»»
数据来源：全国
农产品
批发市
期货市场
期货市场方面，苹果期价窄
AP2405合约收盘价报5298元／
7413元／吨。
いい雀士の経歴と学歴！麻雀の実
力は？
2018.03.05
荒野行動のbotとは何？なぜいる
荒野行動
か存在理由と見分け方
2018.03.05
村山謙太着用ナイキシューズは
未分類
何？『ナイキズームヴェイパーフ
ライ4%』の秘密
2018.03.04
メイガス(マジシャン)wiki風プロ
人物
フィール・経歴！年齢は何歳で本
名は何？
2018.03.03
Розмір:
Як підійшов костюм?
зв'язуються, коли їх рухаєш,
««
»»
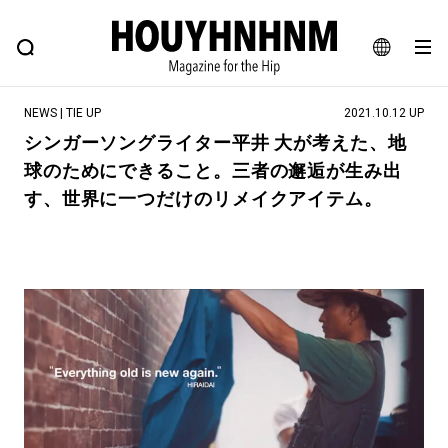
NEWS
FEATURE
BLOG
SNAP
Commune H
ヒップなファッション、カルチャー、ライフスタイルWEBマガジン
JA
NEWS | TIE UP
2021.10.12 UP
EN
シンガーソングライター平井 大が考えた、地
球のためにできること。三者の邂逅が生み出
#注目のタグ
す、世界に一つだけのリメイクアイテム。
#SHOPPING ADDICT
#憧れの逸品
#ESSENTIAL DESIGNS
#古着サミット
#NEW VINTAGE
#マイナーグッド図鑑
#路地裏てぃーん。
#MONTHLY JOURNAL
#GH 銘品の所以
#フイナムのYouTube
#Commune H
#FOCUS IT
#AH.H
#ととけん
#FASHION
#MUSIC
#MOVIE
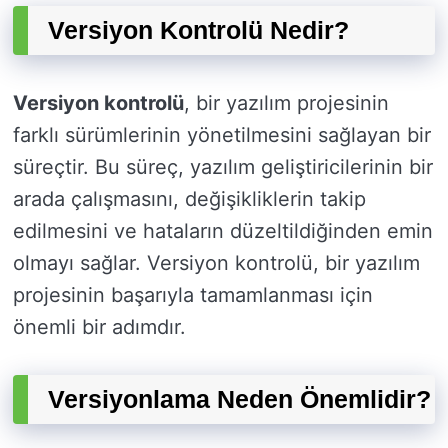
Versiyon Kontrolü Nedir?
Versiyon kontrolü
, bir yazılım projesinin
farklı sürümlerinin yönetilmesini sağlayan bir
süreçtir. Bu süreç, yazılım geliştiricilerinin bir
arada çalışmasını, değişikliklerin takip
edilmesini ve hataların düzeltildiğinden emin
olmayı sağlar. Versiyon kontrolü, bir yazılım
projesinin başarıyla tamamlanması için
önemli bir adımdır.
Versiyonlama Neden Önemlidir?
««
Task brief: Nothing but a number is wanted here: please count the lines in the entries above that include the word "yazılım".

Output for this exercise: 3